Monitoring data and summaries will be used to contribute to the development of adaptive strategies for whitebark pine populations. This will be accomplished in close coordination with the Southern Sierra Ecoregional Vulnerability Assessment team, which is focused on modeling future changes in vegetation (including distribution of whitebark pine populations) in response to climate and climate-related processes. Two principal investigators (B. Bulaon, M. Meyer) have been involved in this on-going effort
Planting? If so, source of seedlings? Resistance? No
We successfully established 72 whitebark pine monitoring plotsin three different sites (June Mountain, Rock Creek/Hilton Lakes, and White Wing Mountain), to represent the scope of the current mountain pine beetle outbreak occurring in the southern Sierra Nevada of California. Additionally on June Mountain, we have established stratified baseline plots among whitebark pine stands exhibiting high-mortality (>50% overstory mortality), low-mortality (‘control’), and high-mortality stands targeted for future restoration treatments (effectiveness monitoring).

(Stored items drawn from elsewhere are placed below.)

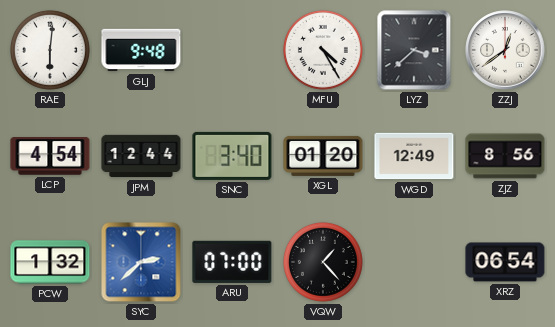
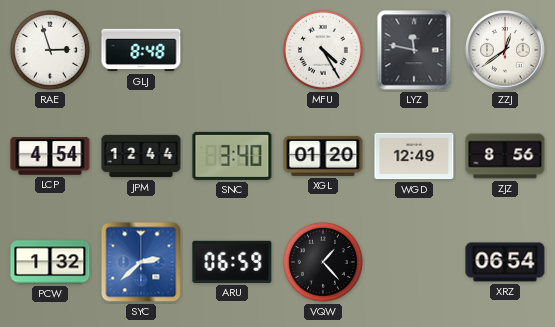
RAE: 6:01 -> 2:57
GLJ: 9:48 -> 8:48
LYZ: 3:38 -> 11:47
ARU: 07:00 -> 06:59
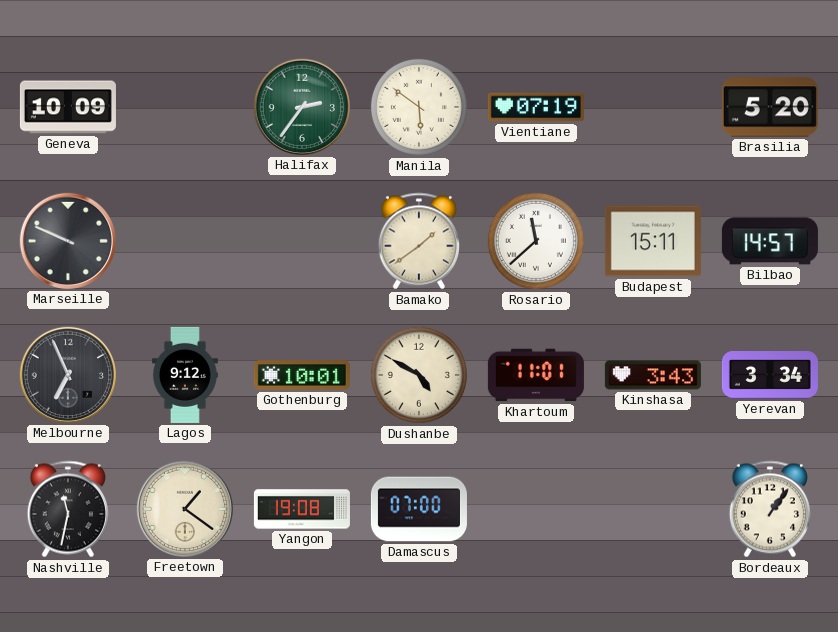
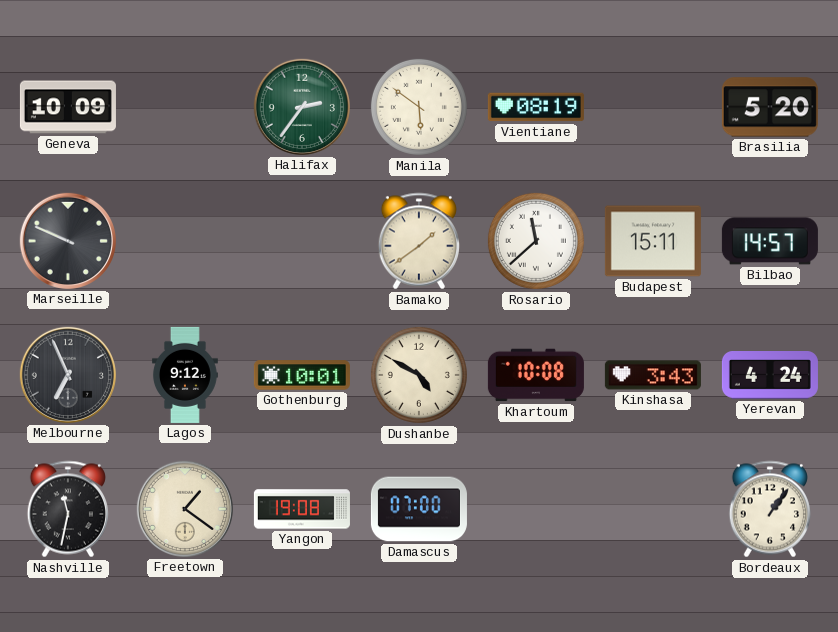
Vientiane: 07:19 -> 08:19
Khartoum: 11:01 -> 10:08
Yerevan: 3:34 -> 4:24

Monitoring since completion of the project
Dates: Monitoring is ongoingand has included an increase in the number of established plots.

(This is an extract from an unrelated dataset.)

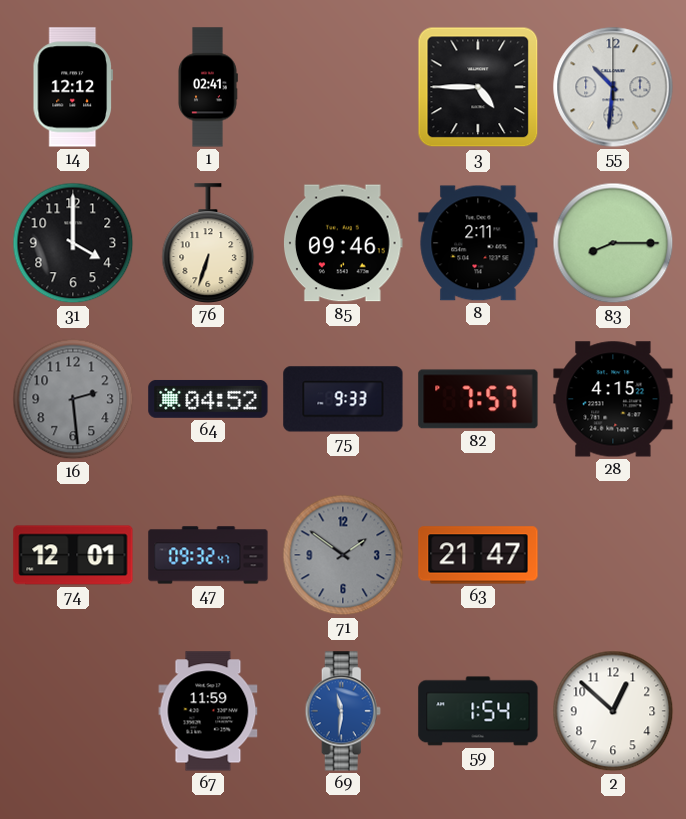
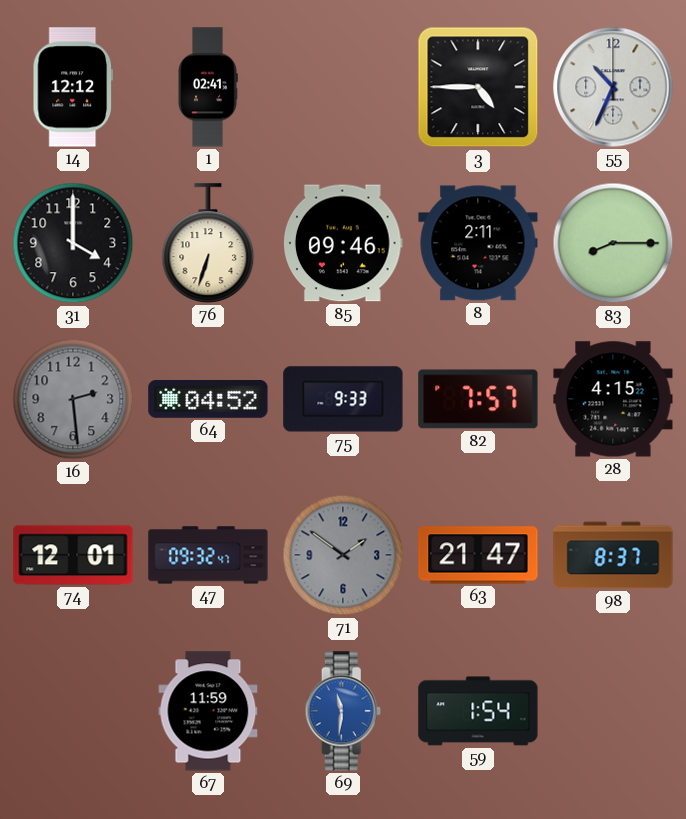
55: 10:31 -> 10:34
98: none -> 8:37
2: 12:52 -> none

Plans for future monitoring? Yes, we plan to expand the scope of our whitebark pine monitoring efforts to include other geographic areas of the Sierra Nevada.
Will outcome meet goals? Yes, we have used initial monitoring data to address all three objectives of our study.

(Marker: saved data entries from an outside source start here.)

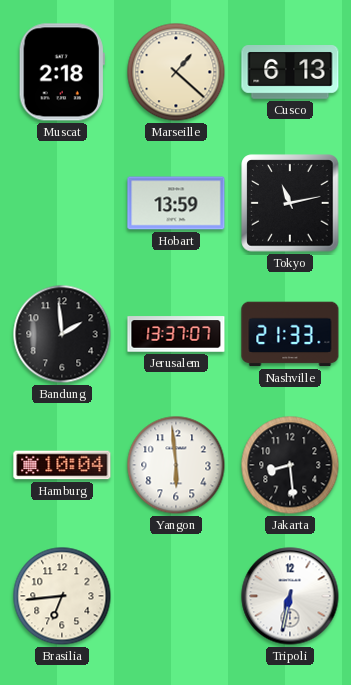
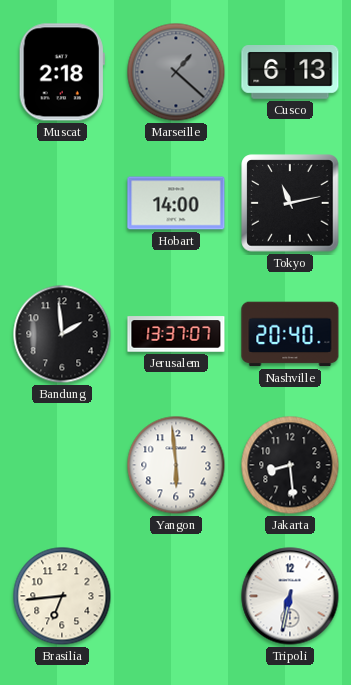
Marseille dial: cream -> grey
Hobart: 13:59 -> 14:00
Nashville: 21:33 -> 20:40
Hamburg: 10:04 -> none
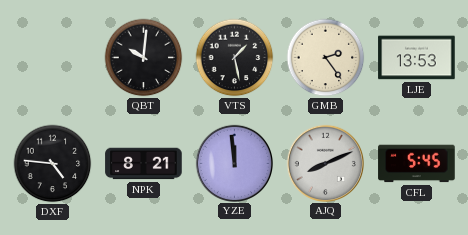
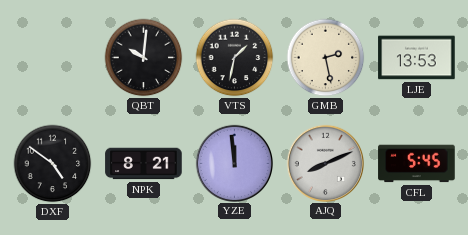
VTS: 1:28 -> 1:32
GMB: 2:24 -> 2:28
DXF: 4:46 -> 4:51
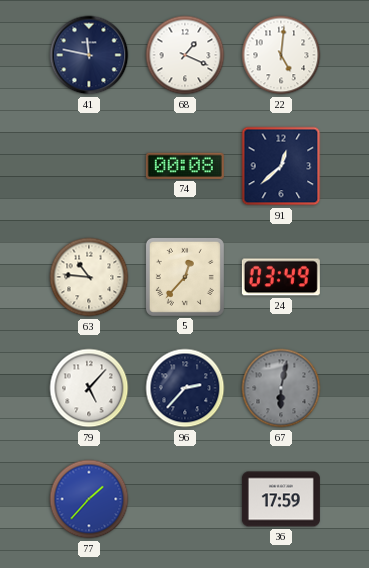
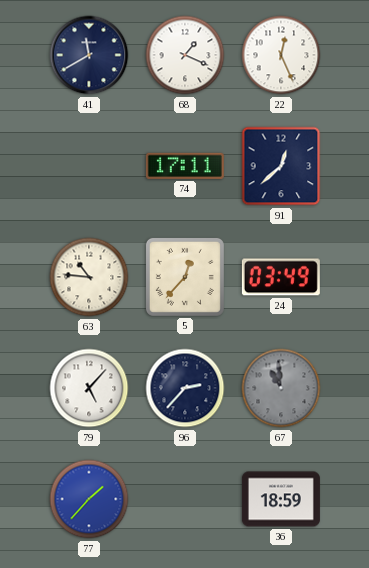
41: 11:47 -> 11:40
22: 5:01 -> 12:26
74: 00:08 -> 17:11
67: 6:02 -> 10:59
36: 17:59 -> 18:59
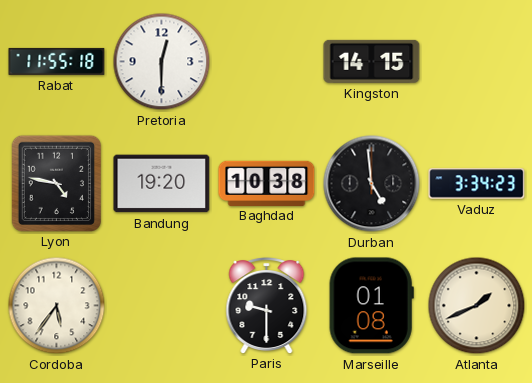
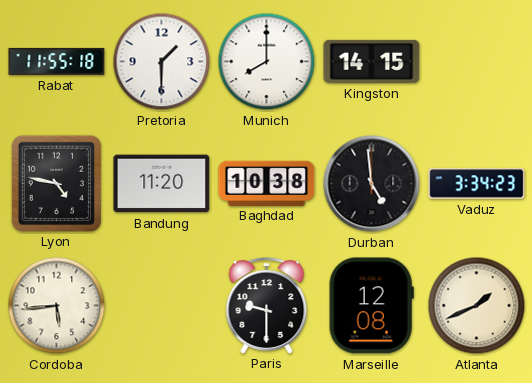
Pretoria: 12:30 -> 1:30
Munich: none -> 8:00
Bandung: 19:20 -> 11:20
Cordoba: 5:36 -> 5:44
Marseille: 01:08 -> 12:08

Future actions/follow up? We are currently in the process of drafting an updated monitoring report to further address our first two objectives. We have used preliminary monitoring data to: (1) develop a long-term whitebark pine monitoring strategy for national forests of the Sierra Nevada, (2) facilitate or support technical workshops dedicated to whitebark pine monitoring in the ecoregion, and (3) contribute to the development of climate adaptation strategies for whitebark pine populations in the Sierra Nevada, including the U.S. Forest Service funded “Sierra Nevada climate vulnerability assessment” and interagency “Southern Sierra Ecoregional Vulnerability Assessment.” Final reports for these assessments are forthcoming.
Please see associated whitebark pine monitoring report for the Inyo National Forest in fiscal year 2012 for more details. A summary of our updated monitoring results is pending completion of the fiscal year 2013 monitoring report. Our monitoring is also featured on pages 10-11 in the 2012-2013 USDA Forest Service Region 5 Ecology Program highlights report.